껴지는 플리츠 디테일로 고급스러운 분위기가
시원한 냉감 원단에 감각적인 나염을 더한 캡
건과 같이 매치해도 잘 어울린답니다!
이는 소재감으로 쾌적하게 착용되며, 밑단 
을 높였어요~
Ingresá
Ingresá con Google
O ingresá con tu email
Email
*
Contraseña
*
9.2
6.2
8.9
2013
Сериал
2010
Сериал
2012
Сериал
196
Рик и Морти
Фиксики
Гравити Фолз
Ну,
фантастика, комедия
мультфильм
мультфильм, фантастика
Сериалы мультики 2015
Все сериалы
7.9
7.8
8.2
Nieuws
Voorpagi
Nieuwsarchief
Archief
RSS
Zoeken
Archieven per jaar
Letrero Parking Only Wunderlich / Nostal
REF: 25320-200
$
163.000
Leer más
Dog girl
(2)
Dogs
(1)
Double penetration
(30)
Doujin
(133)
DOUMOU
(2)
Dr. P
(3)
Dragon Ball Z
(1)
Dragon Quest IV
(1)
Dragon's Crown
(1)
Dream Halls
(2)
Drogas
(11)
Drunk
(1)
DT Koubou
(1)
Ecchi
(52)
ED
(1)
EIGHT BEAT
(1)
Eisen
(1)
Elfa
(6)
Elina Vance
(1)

========

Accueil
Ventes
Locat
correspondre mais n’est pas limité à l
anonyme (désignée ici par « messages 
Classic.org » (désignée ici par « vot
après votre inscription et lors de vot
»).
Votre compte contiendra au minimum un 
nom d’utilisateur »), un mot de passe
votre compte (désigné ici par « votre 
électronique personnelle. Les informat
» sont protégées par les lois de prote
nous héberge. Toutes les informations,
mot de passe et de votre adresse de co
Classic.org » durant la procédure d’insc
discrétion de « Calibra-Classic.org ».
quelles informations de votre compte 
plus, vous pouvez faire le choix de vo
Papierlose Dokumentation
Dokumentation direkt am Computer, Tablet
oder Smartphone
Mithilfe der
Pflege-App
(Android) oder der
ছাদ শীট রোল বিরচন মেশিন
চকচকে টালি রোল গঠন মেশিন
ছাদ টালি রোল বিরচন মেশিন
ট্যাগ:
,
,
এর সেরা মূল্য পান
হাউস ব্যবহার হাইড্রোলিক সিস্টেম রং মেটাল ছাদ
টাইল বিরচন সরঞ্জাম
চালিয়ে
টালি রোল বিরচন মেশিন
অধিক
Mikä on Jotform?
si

========

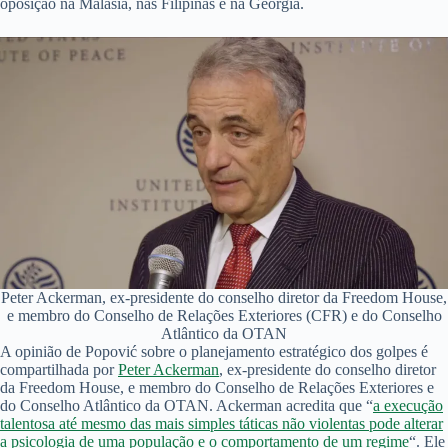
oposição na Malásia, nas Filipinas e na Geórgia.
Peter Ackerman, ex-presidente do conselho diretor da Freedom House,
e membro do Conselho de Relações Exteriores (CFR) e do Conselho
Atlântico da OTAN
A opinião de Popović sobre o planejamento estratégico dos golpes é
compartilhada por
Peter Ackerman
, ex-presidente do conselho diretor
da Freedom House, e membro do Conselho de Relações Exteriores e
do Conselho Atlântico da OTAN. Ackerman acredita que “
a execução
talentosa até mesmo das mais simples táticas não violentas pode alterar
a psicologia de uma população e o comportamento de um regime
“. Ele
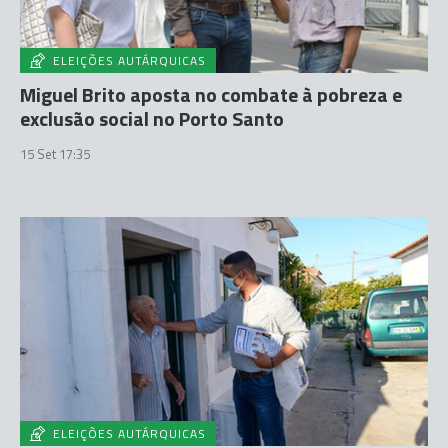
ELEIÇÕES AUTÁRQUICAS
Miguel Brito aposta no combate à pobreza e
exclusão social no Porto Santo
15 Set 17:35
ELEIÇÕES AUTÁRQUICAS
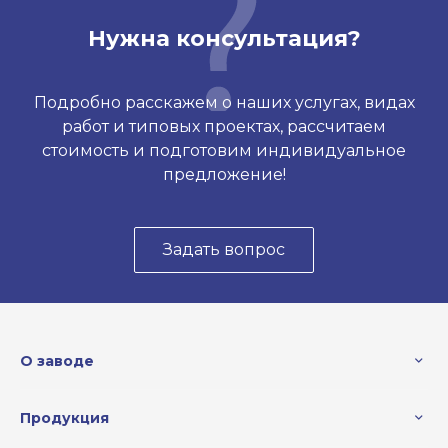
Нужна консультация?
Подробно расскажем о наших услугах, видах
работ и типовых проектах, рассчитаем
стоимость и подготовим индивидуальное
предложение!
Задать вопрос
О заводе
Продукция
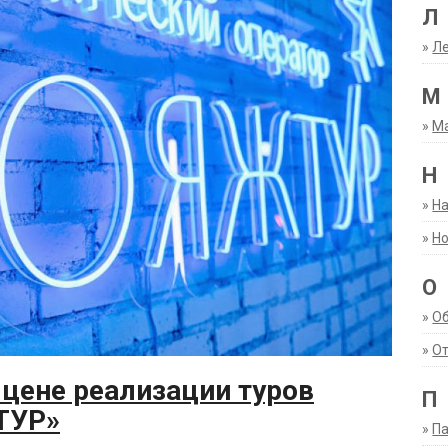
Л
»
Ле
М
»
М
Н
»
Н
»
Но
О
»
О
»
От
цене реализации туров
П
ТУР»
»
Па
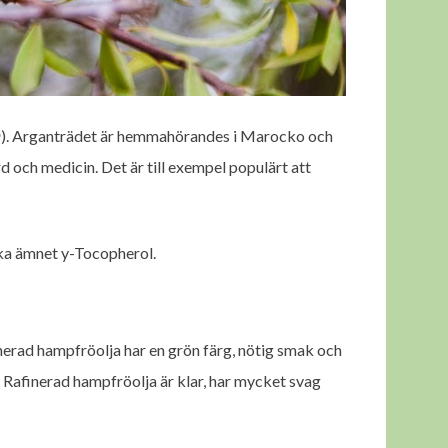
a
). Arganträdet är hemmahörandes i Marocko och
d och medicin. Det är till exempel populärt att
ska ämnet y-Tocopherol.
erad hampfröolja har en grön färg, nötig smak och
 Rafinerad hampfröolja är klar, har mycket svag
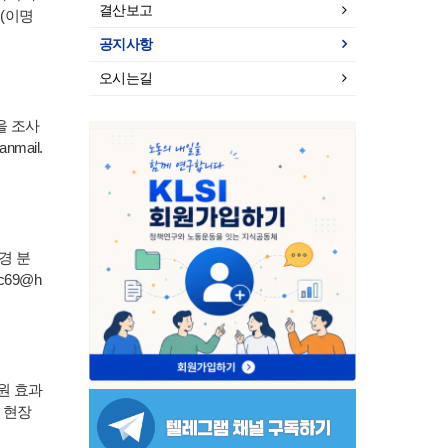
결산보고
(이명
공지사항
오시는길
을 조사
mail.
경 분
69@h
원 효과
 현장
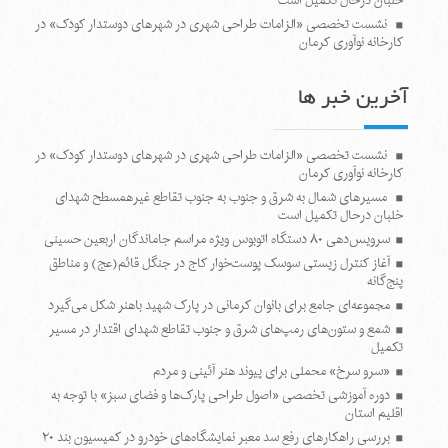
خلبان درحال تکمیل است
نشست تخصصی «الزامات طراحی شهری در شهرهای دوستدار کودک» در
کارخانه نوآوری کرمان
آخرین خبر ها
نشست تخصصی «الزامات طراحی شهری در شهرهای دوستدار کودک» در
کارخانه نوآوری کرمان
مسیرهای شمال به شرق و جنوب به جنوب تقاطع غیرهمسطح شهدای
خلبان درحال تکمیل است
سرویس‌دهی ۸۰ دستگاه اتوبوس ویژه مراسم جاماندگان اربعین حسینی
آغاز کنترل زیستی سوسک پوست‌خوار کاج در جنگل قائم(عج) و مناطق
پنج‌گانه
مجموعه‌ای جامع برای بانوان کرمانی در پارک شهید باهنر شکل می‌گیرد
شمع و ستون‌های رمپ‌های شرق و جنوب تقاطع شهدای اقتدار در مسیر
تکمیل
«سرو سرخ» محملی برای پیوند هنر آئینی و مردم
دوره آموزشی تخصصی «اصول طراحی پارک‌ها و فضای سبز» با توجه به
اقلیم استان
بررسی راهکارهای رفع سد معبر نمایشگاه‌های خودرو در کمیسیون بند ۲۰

========

(What to do): Find each line in the records above that contains "برای", and copy it.

(Solution for this task):
مجموعه‌ای جامع برای بانوان کرمانی در پارک شهید باهنر شکل می‌گیرد
«سرو سرخ» محملی برای پیوند هنر آئینی و مردم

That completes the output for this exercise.